Yet as Amari drove back, I felt somewhat removed. I was happy enough to see the Project succeed, but I was more stunned than I'd anticipated by the events. I had always known there were monkeyshines of some kind going on in the Kindle County Superior Court. When I began practice as a new assistant State Defender, late in the 1960s, Zeb Mayal, a bail bondsman and ward boss, still sat in open view in the Central Branch courtroom issuing instructions to everyone present, often including the judge. But in the felony courthouse, on the other side of the canyon created by U.S. 843, 1 was always an outsider. I'd come to the law at my father's table, listening to him speak about the great principles of decisions
, moments that remain in memory magical and intense, like the spotlight's circle of white on a darkened stage. I didn't understand those who saw the law only as either a commodity or a social lubricant, nor, frankly, did they know what to make of me. I had no committeeman, no parish to name, and was primly disdainful whenever someone suggested that I take steps selling tickets, for example, to a fund-raiser-to overcome these deficits. Over time, I realized that the system that existed, whatever it was, had as one of its principal aims closing out fellows like me, with my faint Southern accent, my unfaltering manners, my Brooks Brothers apparel, and my Easton degree. I was someone who had prospects in the Center City among the suits and the towers. Most of the regulars in the felony courthouse knew they counted for little in that realm, which was one of their foremost, if unspoken, excuses for taking care of each other. And eventually, as they expected, I departed for that other world, to the federal courts, where there was officiousness, but virtually no known corruption, beyond what was suspected about a few rogue drug agents.

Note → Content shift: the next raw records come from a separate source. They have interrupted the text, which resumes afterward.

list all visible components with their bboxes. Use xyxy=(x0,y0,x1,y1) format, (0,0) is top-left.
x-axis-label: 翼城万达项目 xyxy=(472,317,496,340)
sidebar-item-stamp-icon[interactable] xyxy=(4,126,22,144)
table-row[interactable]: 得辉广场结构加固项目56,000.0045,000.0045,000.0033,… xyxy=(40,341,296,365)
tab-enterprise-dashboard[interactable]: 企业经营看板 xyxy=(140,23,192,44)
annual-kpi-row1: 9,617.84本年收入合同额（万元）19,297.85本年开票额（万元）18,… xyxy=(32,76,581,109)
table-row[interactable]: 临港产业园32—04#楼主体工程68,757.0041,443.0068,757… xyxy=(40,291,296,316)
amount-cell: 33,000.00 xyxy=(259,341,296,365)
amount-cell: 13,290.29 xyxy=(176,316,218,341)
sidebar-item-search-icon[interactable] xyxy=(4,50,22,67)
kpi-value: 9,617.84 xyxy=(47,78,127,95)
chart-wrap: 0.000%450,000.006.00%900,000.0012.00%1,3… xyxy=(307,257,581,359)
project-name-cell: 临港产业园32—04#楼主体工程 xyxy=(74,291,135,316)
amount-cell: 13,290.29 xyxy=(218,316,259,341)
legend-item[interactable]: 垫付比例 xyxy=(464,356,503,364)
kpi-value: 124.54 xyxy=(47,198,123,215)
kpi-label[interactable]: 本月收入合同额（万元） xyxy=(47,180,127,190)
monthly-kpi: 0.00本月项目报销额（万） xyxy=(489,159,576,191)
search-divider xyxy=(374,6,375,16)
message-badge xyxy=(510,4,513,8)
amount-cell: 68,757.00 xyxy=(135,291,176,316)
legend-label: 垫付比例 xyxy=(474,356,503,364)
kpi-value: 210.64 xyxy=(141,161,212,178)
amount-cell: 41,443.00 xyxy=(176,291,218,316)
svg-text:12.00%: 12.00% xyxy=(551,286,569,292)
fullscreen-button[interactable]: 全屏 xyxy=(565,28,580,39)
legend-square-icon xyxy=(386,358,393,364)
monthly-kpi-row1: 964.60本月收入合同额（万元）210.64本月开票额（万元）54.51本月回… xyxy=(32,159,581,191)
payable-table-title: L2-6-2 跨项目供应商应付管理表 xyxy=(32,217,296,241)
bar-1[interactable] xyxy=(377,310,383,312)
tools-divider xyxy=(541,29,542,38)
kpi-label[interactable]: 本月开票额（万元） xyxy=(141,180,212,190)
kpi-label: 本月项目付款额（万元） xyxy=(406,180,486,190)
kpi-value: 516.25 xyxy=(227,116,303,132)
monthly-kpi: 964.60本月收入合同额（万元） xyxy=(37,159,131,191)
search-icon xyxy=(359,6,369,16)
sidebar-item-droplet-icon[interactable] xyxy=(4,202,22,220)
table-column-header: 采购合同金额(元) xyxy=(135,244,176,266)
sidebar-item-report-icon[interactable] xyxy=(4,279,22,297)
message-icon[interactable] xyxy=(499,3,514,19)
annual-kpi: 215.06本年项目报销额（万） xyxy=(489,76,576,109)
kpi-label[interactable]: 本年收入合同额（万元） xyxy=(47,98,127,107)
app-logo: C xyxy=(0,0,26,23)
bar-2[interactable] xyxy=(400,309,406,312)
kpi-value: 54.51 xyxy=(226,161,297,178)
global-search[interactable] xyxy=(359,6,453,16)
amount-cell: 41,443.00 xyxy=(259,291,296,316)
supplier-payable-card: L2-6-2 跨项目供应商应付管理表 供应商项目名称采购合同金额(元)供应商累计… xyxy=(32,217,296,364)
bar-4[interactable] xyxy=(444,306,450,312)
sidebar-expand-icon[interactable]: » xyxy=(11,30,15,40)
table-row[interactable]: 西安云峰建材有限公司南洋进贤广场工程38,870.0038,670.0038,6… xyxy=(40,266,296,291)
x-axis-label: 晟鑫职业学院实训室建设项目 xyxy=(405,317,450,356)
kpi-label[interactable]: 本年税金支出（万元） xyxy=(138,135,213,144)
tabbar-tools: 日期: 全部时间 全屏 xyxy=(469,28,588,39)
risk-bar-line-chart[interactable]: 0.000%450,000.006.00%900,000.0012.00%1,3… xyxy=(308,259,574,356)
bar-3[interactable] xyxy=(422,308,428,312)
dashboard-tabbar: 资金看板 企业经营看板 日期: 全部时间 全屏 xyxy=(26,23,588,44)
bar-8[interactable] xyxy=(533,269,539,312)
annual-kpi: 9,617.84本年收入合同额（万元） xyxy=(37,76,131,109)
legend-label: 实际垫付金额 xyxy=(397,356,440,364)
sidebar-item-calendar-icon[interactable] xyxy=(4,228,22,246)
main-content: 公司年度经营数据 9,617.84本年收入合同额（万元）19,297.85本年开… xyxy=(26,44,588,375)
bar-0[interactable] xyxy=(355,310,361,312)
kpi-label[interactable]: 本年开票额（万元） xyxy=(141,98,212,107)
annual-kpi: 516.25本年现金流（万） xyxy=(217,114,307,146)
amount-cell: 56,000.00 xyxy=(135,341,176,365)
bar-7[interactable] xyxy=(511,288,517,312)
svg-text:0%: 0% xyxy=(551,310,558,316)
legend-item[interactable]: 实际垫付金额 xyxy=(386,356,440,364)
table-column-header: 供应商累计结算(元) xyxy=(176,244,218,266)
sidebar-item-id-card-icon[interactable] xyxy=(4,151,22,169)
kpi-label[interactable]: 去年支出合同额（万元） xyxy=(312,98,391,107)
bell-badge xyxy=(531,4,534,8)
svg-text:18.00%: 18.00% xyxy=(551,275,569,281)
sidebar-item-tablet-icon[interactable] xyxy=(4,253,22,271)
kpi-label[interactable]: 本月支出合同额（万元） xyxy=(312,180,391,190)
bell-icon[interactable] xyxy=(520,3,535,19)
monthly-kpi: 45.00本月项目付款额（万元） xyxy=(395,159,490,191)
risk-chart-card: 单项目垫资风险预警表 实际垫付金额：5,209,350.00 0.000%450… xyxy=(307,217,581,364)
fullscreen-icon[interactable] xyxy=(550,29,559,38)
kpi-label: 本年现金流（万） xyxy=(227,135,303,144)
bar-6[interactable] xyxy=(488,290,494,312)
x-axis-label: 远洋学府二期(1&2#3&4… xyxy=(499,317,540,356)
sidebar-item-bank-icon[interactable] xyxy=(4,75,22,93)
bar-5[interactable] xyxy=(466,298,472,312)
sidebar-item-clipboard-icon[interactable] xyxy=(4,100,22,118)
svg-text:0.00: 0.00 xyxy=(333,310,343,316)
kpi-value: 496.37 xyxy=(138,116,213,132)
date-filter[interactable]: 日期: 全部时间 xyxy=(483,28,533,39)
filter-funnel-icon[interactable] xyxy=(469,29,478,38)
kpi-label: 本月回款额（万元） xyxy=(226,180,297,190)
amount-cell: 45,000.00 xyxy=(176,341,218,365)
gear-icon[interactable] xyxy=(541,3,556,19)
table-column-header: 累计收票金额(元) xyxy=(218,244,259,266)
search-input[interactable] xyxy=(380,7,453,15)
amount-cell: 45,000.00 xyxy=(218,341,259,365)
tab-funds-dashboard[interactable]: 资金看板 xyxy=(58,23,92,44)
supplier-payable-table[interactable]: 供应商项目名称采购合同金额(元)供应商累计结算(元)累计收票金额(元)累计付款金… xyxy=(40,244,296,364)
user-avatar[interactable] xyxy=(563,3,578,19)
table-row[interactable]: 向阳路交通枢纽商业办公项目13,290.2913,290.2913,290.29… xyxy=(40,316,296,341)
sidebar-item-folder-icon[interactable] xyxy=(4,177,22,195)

Robbie's tales of retail justice were appalling, but also somehow titillating to me, because they suggested again some stifled secret I'd been searching for during my years across the highway. And now in the banter between Bobbie and Walter I heard it, the hard wisdom of their clandestine world. A strange message was communicated in the passing of cash: I know the worst about you, you know the worst about me. The claims of law, rules, the larger community, the fabled, phony distinctions of class, are all, in the end, as insubstantial as dreams. Palaver aside, the black truth, which only we dare speak and which, as a result, gives us insuperable power, is that we are all servants of selfish appetites. All. All of us.
All.
"Field Hockey?"
"Yes, field hockey. It's been an Olympic sport longer than basketball."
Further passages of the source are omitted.